Nolan’s tale is worth checking out even without my little clue listed below. It reaches across two continents and has a grand mixing of characters and incidents. But from the get go you could see enough to know the hook….

***SPOILER WARNING (vague but a Spoiler) ***

A total devotion to ones craft is mentioned early in the film, and like any mystery it’s the line that should stand out. In fact, this is something that should easily be deduced even before the film starts. Any magician has to put on a charade for the public. A grand charade both on and off the stage in order to convince people.

Dual personalities, dual physical characteristics and conditions, dual memories.
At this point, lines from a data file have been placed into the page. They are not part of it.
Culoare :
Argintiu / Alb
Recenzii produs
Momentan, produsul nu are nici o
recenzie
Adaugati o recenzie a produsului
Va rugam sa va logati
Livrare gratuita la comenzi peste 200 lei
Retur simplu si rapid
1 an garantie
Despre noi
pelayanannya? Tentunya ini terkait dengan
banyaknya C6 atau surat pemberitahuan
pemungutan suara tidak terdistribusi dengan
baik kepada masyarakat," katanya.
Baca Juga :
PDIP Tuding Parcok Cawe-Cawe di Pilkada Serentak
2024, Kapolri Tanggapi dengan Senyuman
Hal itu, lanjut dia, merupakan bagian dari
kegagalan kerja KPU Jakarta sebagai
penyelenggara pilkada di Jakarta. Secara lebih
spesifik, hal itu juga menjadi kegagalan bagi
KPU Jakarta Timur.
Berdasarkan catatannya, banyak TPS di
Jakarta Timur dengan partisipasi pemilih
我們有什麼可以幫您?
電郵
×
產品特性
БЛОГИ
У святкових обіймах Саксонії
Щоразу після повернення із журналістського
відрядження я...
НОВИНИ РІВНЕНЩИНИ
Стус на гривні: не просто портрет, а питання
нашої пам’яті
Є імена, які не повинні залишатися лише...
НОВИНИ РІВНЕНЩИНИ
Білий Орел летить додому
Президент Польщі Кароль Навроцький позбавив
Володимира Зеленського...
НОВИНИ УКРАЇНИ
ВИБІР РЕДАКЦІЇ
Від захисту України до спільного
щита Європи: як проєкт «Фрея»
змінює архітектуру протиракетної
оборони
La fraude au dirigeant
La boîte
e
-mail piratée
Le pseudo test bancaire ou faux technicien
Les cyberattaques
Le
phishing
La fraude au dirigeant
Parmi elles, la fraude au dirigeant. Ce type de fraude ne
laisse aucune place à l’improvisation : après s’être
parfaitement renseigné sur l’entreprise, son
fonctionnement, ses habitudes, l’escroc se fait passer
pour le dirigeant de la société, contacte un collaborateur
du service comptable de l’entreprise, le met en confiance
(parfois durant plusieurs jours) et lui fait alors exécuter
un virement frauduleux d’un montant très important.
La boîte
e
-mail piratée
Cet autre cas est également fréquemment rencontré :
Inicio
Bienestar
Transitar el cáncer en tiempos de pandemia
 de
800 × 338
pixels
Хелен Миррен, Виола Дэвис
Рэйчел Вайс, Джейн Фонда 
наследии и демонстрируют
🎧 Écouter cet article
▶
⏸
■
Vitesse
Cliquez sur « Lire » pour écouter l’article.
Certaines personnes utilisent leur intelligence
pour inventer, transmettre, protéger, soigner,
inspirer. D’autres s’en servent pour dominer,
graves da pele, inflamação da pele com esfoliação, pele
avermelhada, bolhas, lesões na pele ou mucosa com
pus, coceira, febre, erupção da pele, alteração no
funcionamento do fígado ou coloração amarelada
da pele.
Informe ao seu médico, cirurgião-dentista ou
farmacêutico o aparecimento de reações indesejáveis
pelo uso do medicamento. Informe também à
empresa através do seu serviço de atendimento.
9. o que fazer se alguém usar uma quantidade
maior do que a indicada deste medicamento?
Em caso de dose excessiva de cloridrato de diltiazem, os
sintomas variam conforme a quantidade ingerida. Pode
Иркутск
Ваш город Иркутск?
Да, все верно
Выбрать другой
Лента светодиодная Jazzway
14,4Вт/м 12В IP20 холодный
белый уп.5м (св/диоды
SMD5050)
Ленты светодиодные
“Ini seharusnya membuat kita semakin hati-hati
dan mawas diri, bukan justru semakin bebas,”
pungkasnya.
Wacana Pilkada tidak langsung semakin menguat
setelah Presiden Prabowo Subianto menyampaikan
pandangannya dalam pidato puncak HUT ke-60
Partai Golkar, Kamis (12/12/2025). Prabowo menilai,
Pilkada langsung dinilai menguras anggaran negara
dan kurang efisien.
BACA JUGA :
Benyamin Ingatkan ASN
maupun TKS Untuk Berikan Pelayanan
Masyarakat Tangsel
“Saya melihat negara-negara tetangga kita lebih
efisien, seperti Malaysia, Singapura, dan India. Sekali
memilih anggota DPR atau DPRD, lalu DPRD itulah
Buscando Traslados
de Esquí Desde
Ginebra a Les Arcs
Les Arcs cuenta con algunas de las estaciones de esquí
Dual memories.

While someone forgetting what knot they tied around the hands of an assistant who gets killed tragically makes sense — the grief, the horror, the shock all taking it’s tole on the psyche — it makes more sense if you weren’t there at all when it happened. You need to make an excuse and your other persona needs to employ that excuse in order to keep your character believable.

***END SPOILER ***

Yeah, that’s not a clear revealing of the “surprise ending”. The movie is good enough to watch that you should. Just pay attention.